Access Project charity helps poorer students go to university

 

education correspondent

Students from poorer backgrounds were celebrating today after winning places at prestigious Russell Group Universities with the help of a ground-breaking project that supplies free private tutors in deprived areas.

The charity, the Access Project, matches students from disadvantaged areas with high-flying graduates to act as tutors for weekly tutorials. These sessions aim to bridge the gap between the most affluent and least affluent students by boosting their grades and confidence and coaching them in interview skills.

Maksud Rahman, 18, will be the first member of his family to go to university after securing a place to study chemistry at UCL by scoring AAB in his A-levels yesterday. Maksud, who attended Central Foundation School in east London and whose parents came from Bangladesh, was tutored in maths by the managing director of a hedge fund and in chemistry by an accountant who had read chemistry at university. His education was disrupted when he went abroad for a year before his GCSEs.

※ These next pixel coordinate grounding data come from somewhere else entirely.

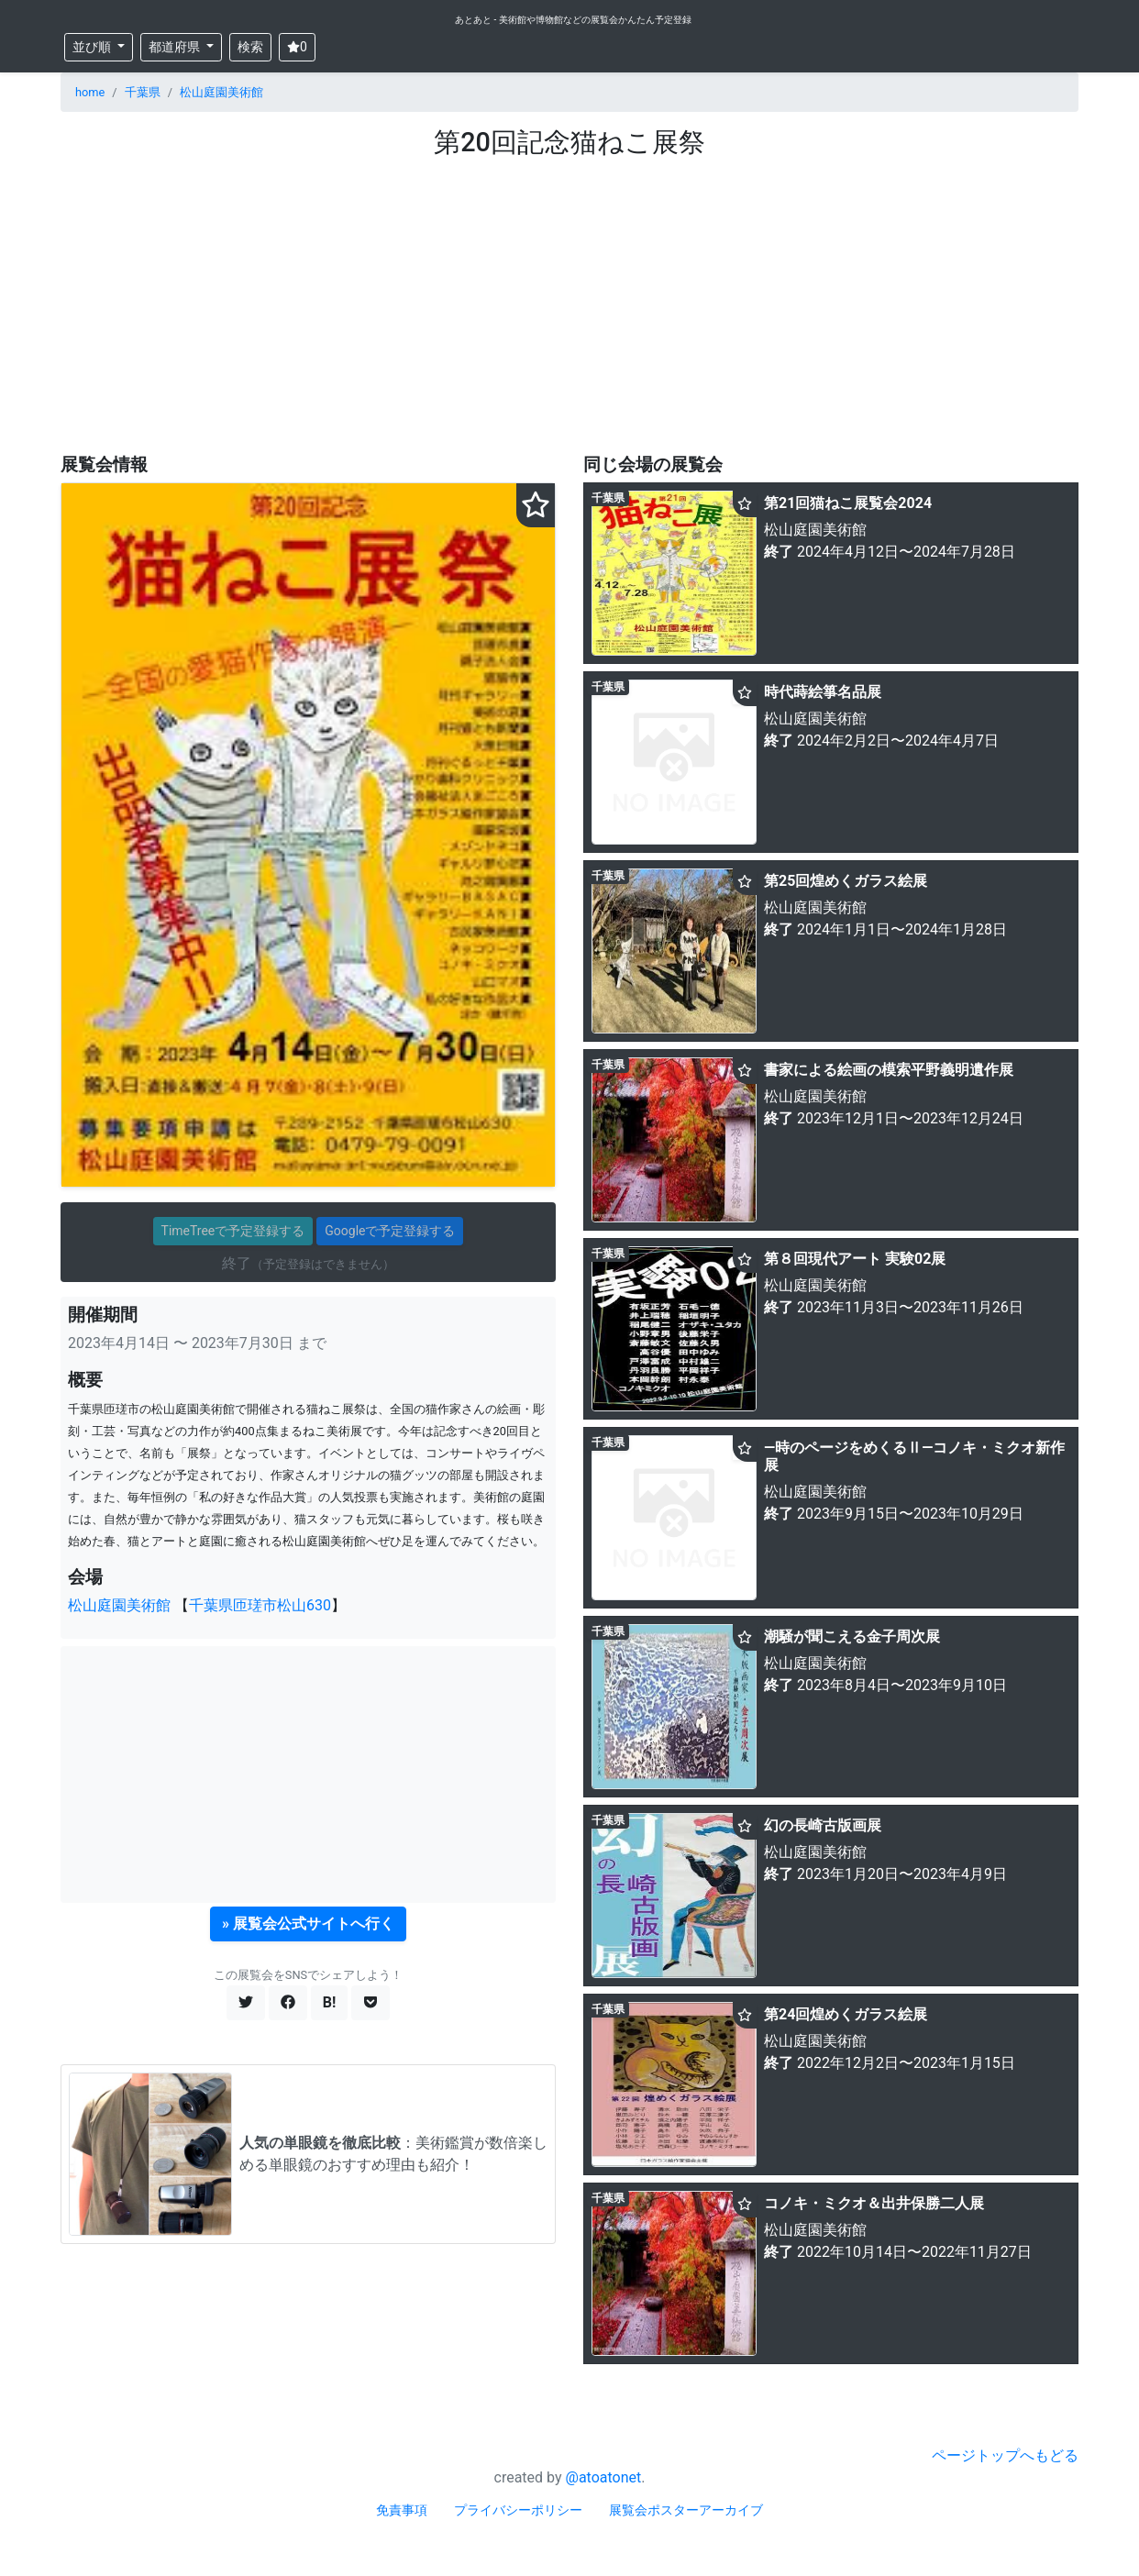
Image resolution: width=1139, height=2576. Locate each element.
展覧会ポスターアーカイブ (686, 2510)
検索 (250, 46)
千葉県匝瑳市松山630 (260, 1605)
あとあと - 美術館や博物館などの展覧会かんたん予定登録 (573, 20)
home (90, 92)
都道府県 (176, 46)
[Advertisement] (569, 296)
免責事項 (401, 2510)
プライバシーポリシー (518, 2510)
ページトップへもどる (1005, 2455)
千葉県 (142, 92)
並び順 (93, 46)
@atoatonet (604, 2477)
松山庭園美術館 (221, 92)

He said: “The project has been extraordinarily helpful. It has meant the difference between me getting an A and a C in maths. I would never have had the financial means to have a tutor.”

The charity works with schools where more than 30 per cent of pupils are on free schools meals, putting them in the 10 per cent most deprived in the country. It worked with more than 600 students from 13 schools in London and the West Midlands this year and provided private tuition for 86 final-year students sitting their A-levels this summer.

21 achieved their place at a highly selective “top third” university, with 16 having won a place at a prestigious Russell Group institution.